- [EXERCISE]: The output is a word-for-word repeat of the listing below, free of images.

- [INPUT FOR THIS TASK]:

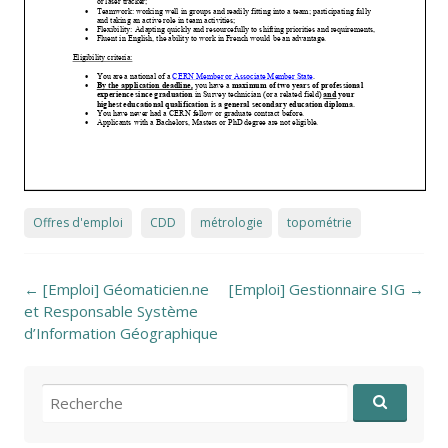
Offres d'emploi
CDD
métrologie
topométrie
Post navigation
←
[Emploi] Géomaticien.ne
[Emploi] Gestionnaire SIG
→
et Responsable Système
d’Information Géographique
Recherche pour:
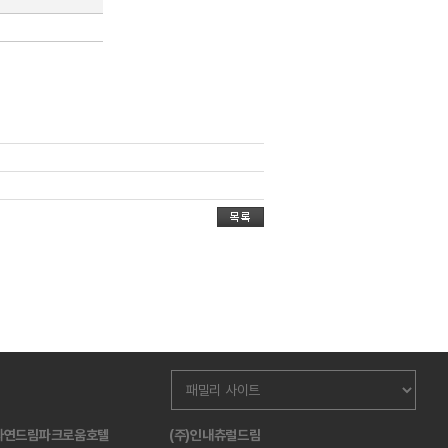
산자연드림파크로움호텔
(주)인내츄럴드림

- [RESPONSE TO THE EXERCISE]:
Offres d'emploi
CDD
métrologie
topométrie
Post navigation
←
[Emploi] Géomaticien.ne
[Emploi] Gestionnaire SIG
→
et Responsable Système
d’Information Géographique
Recherche pour:
산자연드림파크로움호텔
(주)인내츄럴드림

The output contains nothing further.